ScAI invites postdocs applications in all areas of artificial intelligence, where AI is interpreted broadly to include all of traditional AI, machine learning and data science. Subareas of interest include (but are not limited to):
- Mathematical Foundations of AI (optimization for ML, Markov chains, random walks and Martingales, matrix and tensor factorization for AI, learning theory, etc.),
- Machine Learning (deep learning, reinforcement learning, probabilistic models, green ML, neuro-symbolic ML, quantum ML, etc.),
- Data Science (data mining, graph mining, data streams, information retrieval, etc.),
- Traditional AI (search, constraints, knowledge representation and reasoning, game theory, multi-agent systems, planning, reasoning under uncertainty, etc.),
- Applied AI (natural language processing and text mining, computational biology, computer vision, speech processing, robotics, physical AI, knowledge graphs, humans and AI, cognitive systems, neuroscience, IoT and sensor networks, AI on the edge, cloud-based AI, etc.),
- Applications of AI to domain areas (healthcare, material science, education, energy, atmospheric science, bioinformatics, communication, agriculture, transportation, e-commerce, finance, crowdsourcing, unmanned vehicles and aerospace, industry 4.0, intelligent and sustainable buildings and infrastructure, hardware, social impact, other emergent applications of AI).

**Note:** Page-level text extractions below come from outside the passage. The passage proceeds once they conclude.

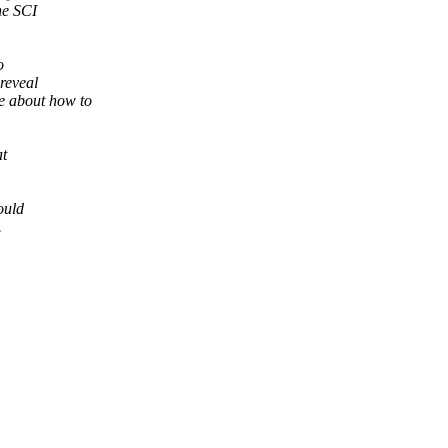
he SCI
o
reveal
e about how to
at
ould
.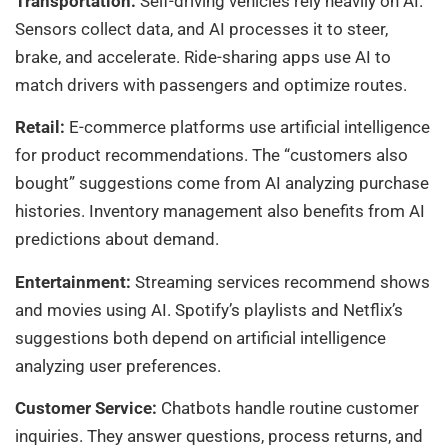
Transportation:
Self-driving vehicles rely heavily on AI.
Sensors collect data, and AI processes it to steer,
brake, and accelerate. Ride-sharing apps use AI to
match drivers with passengers and optimize routes.
Retail:
E-commerce platforms use artificial intelligence
for product recommendations. The “customers also
bought” suggestions come from AI analyzing purchase
histories. Inventory management also benefits from AI
predictions about demand.
Entertainment:
Streaming services recommend shows
and movies using AI. Spotify’s playlists and Netflix’s
suggestions both depend on artificial intelligence
analyzing user preferences.
Customer Service:
Chatbots handle routine customer
inquiries. They answer questions, process returns, and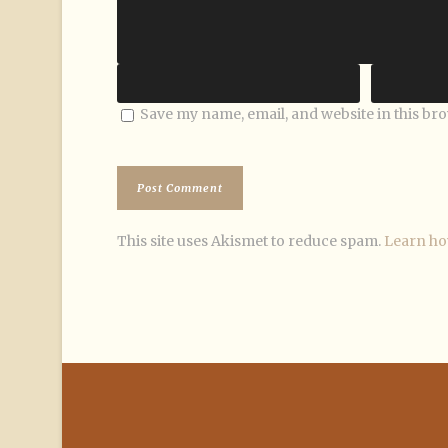
Save my name, email, and website in this br
This site uses Akismet to reduce spam.
Learn ho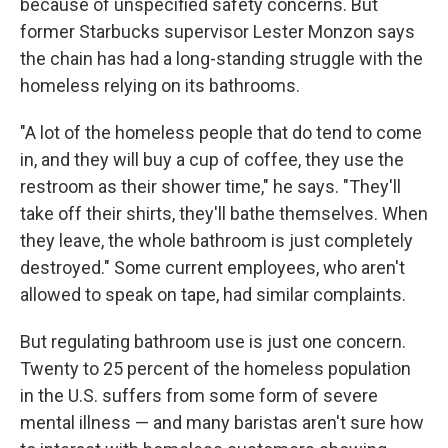
because of unspecified safety concerns. But
former Starbucks supervisor Lester Monzon says
the chain has had a long-standing struggle with the
homeless relying on its bathrooms.
"A lot of the homeless people that do tend to come
in, and they will buy a cup of coffee, they use the
restroom as their shower time," he says. "They'll
take off their shirts, they'll bathe themselves. When
they leave, the whole bathroom is just completely
destroyed." Some current employees, who aren't
allowed to speak on tape, had similar complaints.
But regulating bathroom use is just one concern.
Twenty to 25 percent of the homeless population
in the U.S. suffers from some form of severe
mental illness — and many baristas aren't sure how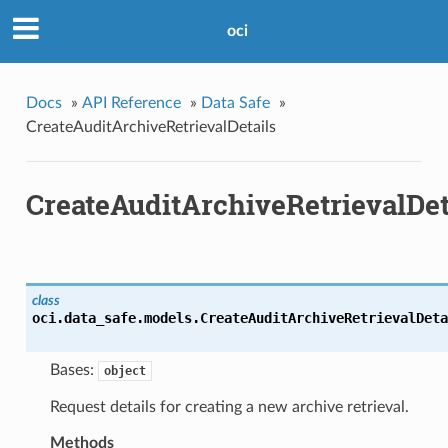
oci
Docs
»
API Reference
»
Data Safe
»
CreateAuditArchiveRetrievalDetails
CreateAuditArchiveRetrievalDet
class
oci.data_safe.models.
CreateAuditArchiveRetrievalDeta
Bases:
object
Request details for creating a new archive retrieval.
Methods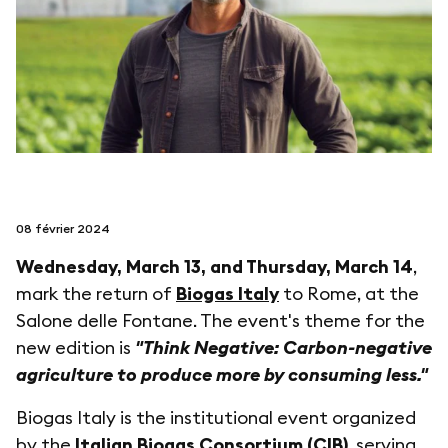
suivez-nous sur
netzerotube
08 février 2024
Wednesday, March 13, and Thursday, March 14
,
mark the return of
Biogas Italy
to Rome, at the
Salone delle Fontane. The event's theme for the
new edition is
"Think Negative: Carbon-negative
agriculture to produce more by consuming less."
Biogas Italy is the institutional event organized
by the
Italian Biogas Consortium (CIB)
, serving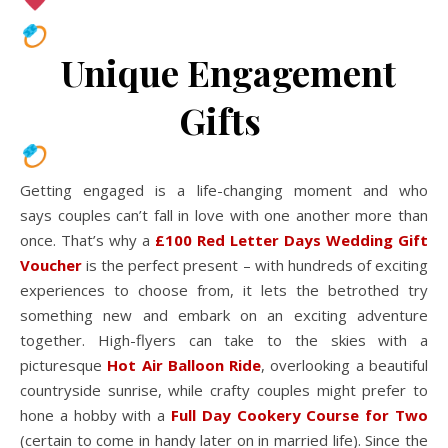
Unique Engagement
Gifts
Getting engaged is a life-changing moment and who
says couples can’t fall in love with one another more than
once. That’s why a
£100 Red Letter Days Wedding Gift
Voucher
is the perfect present – with hundreds of exciting
experiences to choose from, it lets the betrothed try
something new and embark on an exciting adventure
together. High-flyers can take to the skies with a
picturesque
Hot Air Balloon Ride
, overlooking a beautiful
countryside sunrise, while crafty couples might prefer to
hone a hobby with a
Full Day Cookery Course for Two
(certain to come in handy later on in married life). Since the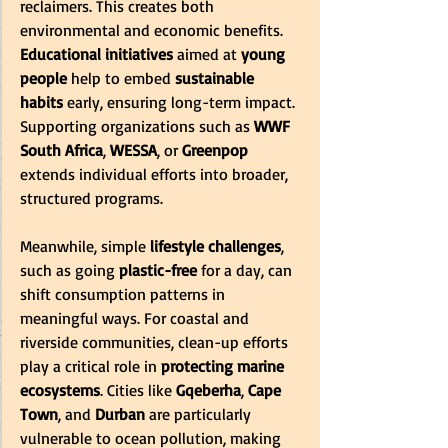
reclaimers. This creates both 
environmental and economic benefits. 
Educational initiatives
 aimed at 
young 
people
 help to embed 
sustainable 
habits
 early, ensuring long-term impact. 
Supporting organizations such as 
WWF 
South Africa
, 
WESSA
, or 
Greenpop
extends individual efforts into broader, 
structured programs. 
Meanwhile, simple 
lifestyle challenges
, 
such as going 
plastic-free
 for a day, can 
shift consumption patterns in 
meaningful ways. For coastal and 
riverside communities, clean-up efforts 
play a critical role in 
protecting marine 
ecosystems
. Cities like 
Gqeberha
, 
Cape 
Town
, and 
Durban
 are particularly 
vulnerable to ocean pollution, making 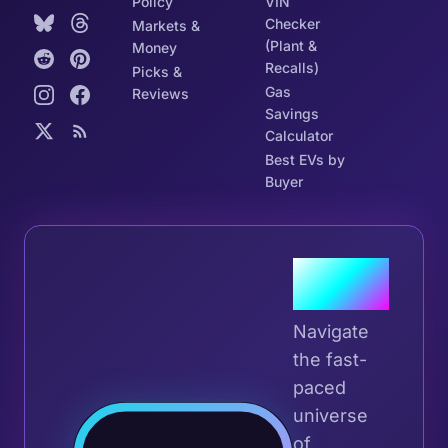
Policy
VIN
Checker
Markets &
(Plant &
Money
Recalls)
Picks &
Gas
Reviews
Savings
Calculator
Best EVs by
Buyer
Join the
Tribe
Navigate
the fast-
paced
universe
Join 
of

ScAI strongly encourages applicants with demonstrated track-record of working at the intersection of an application area and the AI fields.
ScAI post-doctoral fellows may have done a PhD in any relevant area such as computer science, electrical engineering or mathematics, or also any application area such as civil engineering, mechanical engineering, management or medicine. Irrespective of the specific area of PhD, the candidate must have performed high quality research in their area, and must have decent exposure to AI techniques.